Concerned (correctly) that there was evidence of fraud in the 2020 presidential race in her county, she made copies of voting data before it could be destroyed—an act that Colorado authorities convinced a biased judge was criminal. Although her political enemies clearly hoped that she wouldn’t outlive her long, outrageous sentence, it was recently and mercifully commuted by Colorado Gov. Jared Polis, thanks in part to pressure brought on them by the Trump administration.

Peters’ full story deserves to be made into a movie about the corruption of justice in our country.

But another film, unjustly forgotten, tells a remarkably similar tale: 1991’s Prisoner of Honor, directed by Ken Russell and starring Richard Dreyfuss. The film depicts the persecution, imprisonment, rigged trials, and final vindication of French Army Captain Alfred Dreyfus—commonly known as the Dreyfus Affair. The American actor (no relation to the film’s subject) doesn’t portray the Jewish captain, but the Catholic Col. Georges Picquart, who defied orders and became Dreyfus’ champion.

The film, which you can watch for free on YouTube, is brilliantly acted, straightforward, and faithful to events—a fine way to introduce yourself to a controversy that had ripples extending for decades, even into the politics of Vichy France, and the vindictive postwar purge by French Communists of thousands of innocent Catholic patriots falsely labeled “collaborators.” (I learned this about the “épuration sauvage” from Catholic philosopher Thomas Molnar, who witnessed its outrages firsthand, but thankfully escaped.)

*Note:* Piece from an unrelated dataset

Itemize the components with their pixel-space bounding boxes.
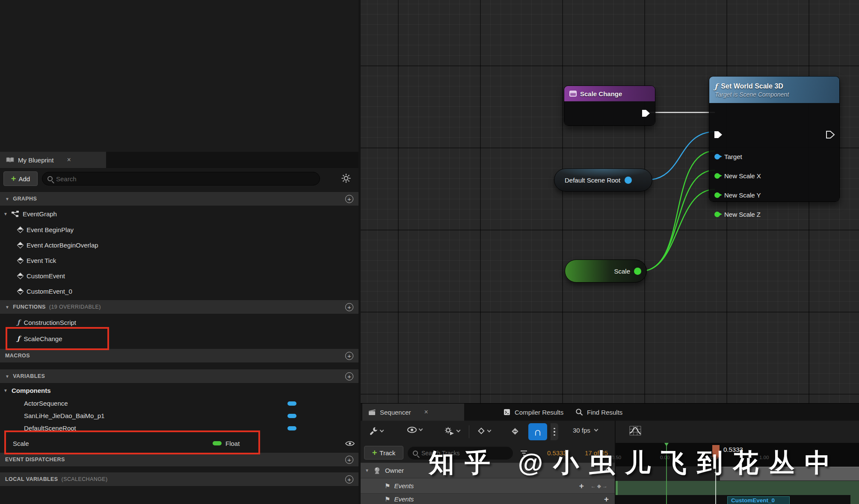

In 1884, Captain Alfred Dreyfus was the only Jewish Frenchman who had been able to rise to the General Staff, when he was charged with spying on behalf of the hated Germans, who’d utterly humiliated the poorly led French army in 1871 during the Franco-Prussian War, toppling the Second Empire and stripping France of Alsace and Lorraine. The French Army had been seething ever since that defeat, preparing for a rematch, and keeping a keen eye for scapegoats and “traitors.”

Like the case against Peters, the case against Dreyfus was flimsy from the beginning. As Sean Durns noted of the Dreyfus Affair at Commentary:

In September 1894, French counterintelligence came into possession of a document known as a bordereau, or note. It had been found, ripped in several pieces, in the trash of the office of the German military attaché. The bordereau offered to supply information about the workings of the hydraulic brake of the 120-millimeter cannon, as well as information about troop maneuvers, artillery formations, and French policies relating to its colony, Madagascar.

Dreyfus was an unlikely candidate to be a spy. Independently wealthy, he seemed to lack a motive. The author was uncertain in the note about artillery matters—a subject in which Dreyfus was well versed. Moreover, the author of the bordereau said that he was going on maneuvers at a time and place that would have been impossible for interns of the General Staff, including Dreyfus. And the handwriting sample that Dreyfus provided didn’t even match the note.

At the time, the French Army had become the bastion of patriotic, conservative Catholics—who were systematically excluded from government positions by a Third Republic which organized itself around Masonic lodges, even keeping spies at local churches to report on which notables attended Mass, so they could be blackballed. Public schools had been secularized and pushed Jacobin agitprop that justified atrocities such as the Revolutionary genocide in the Vendée. France would become one of the last Western countries to grant women the vote—after World War II—because women were regarded at the time as more devout and therefore more likely to vote in defense of the Church. The politicians of the Third Republic believed in managing their electorate.

Whether those Army officers who’d filed the charges believed in Dreyfus’ guilt at first, his innocence was soon obvious to them and their superiors. It even turned out that the information provided to the Germans was of no military value. Rather than take the public relations hit of admitting its mistake, however, the Army hardened its position vis-à-vis Dreyfus. Top-ranking officers resented the presence of a Jew in their midst, even one as manifestly patriotic and competent as Dreyfus. So they forged fresh evidence and denied Dreyfus’ counsel the opportunity even to inspect it during the trial, which was held in secret. Within 90 days, Dreyfus was convicted, publicly stripped of his uniform, and shipped off to Devil’s Island, where he was expected to die of some tropical plague. A newly popular gutter, anti-Semitic press trumpeted the exposure of the “foreign” traitor.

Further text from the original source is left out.